Betrayal flits across Dante’s face. His voice is raw when he speaks. “She must have told him about it.”

He’s hurt that she revealed his secret to her husband. His brother. “Yes,” I say, “because she loved him. Because he was a good man.”

“I never said differently.” But his body is saying it now. Every expression, every gesture, every pause is wounded. But then his posture changes, shrinking down before me. In my short time at the estate, Dante has never seemed vulnerable.

“I knew you the second I saw you,” he says. “I couldn’t explain it, even to myself.”

“That’s why you invited us back to the safe house,” I say.

“At first I thought you were Meria, altered a little, toying with me.”

“Mom wouldn’t do that,” I say defensively.

“The spitfire I knew would have, but I figured out pretty quickly you weren’t her,” Dante says.

“When you saw me kissing Jost.”

“I wouldn’t have put that past Meria, but no, I knew it wasn’t her.

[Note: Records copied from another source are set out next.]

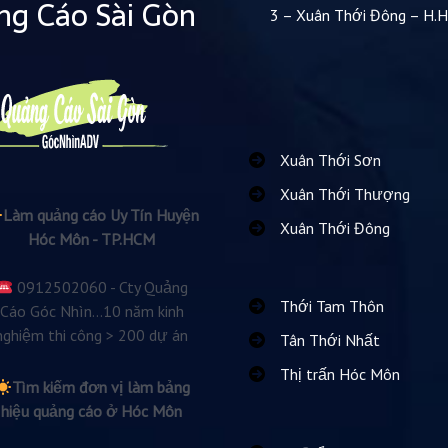
g Cáo Sài Gòn
3 – Xuân Thới Đông – H.
Xuân Thới Sơn
Xuân Thới Thượng
Làm quảng cáo Uy Tín Huyện
Xuân Thới Đông
Hóc Môn - TP.HCM
0912502060 - Cty Quảng
Thới Tam Thôn
Cáo Góc Nhìn...10 năm kinh
nghiệm thi công > 200 dự án
Tân Thới Nhất
Thị trấn Hóc Môn
Tìm kiếm đơn vị làm bảng
hiệu quảng cáo ở Hóc Môn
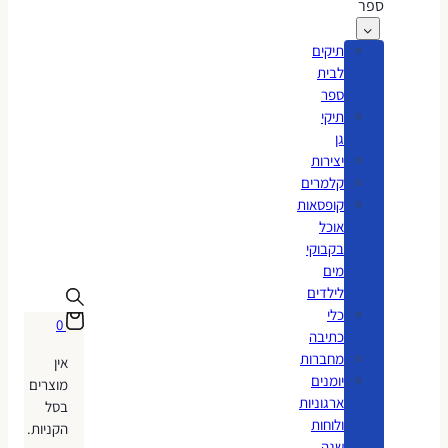
ספר
תיקים
לבית
ספר
תיקי
גן
יצירות
קלמרים
קופסאות
אוכל
בקבוקי
מים
לילדים
כלי
0
כתיבה
מחברות
אין
יומנים
מוצרים
ארגוניות
בסל
ולוחות
הקניות.
שנה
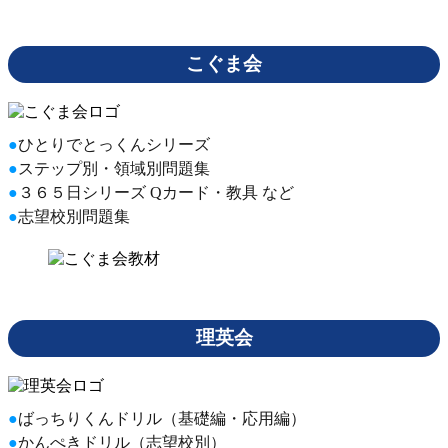
こぐま会
ひとりでとっくんシリーズ
ステップ別・領域別問題集
３６５日シリーズ Qカード・教具 など
志望校別問題集
理英会
ばっちりくんドリル（基礎編・応用編）
かんぺきドリル（志望校別）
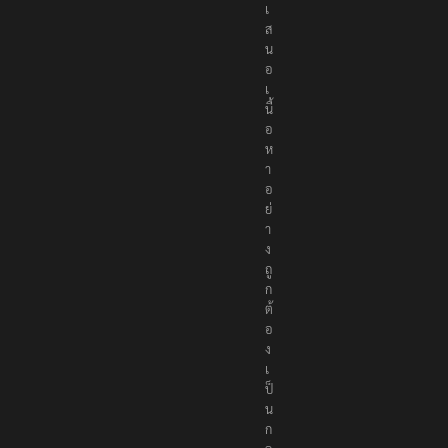
เ
ส
น
อ
เ
นื้
อ
ห
า
อ
ย่
า
ง
ถู
ก
ต้
อ
ง
เ
ป็
น
ก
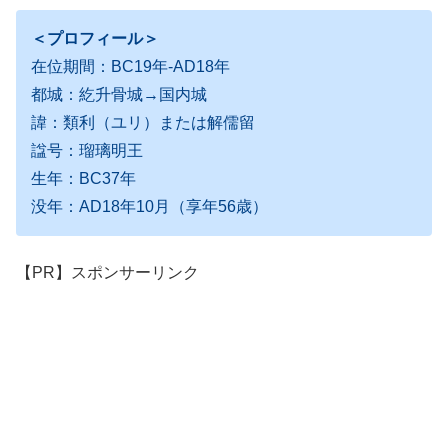
＜プロフィール＞
在位期間：BC19年-AD18年
都城：紇升骨城→国内城
諱：類利（ユリ）または解儒留
諡号：瑠璃明王
生年：BC37年
没年：AD18年10月（享年56歳）
【PR】スポンサーリンク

It was obvious you didn’t know me, but when you showed me that techprint and started telling your story—”

“You realized—”

“No, I don’t think I understood anything until I scanned the techprint,” he admits, “and even then, I wanted to deny it. But from the moment I saw you, you were as familiar to me as air in my lungs. I didn’t know why.”

“That sounds about right,” I say. I’d spent my entire first meeting with Dante trying to determine why he seemed so familiar, but how can you know someone you’ve never met? I can see my father—I can see Benn—in him now. Both are fair with dark features. Dante a younger version of the man I knew. “You had no idea about me?”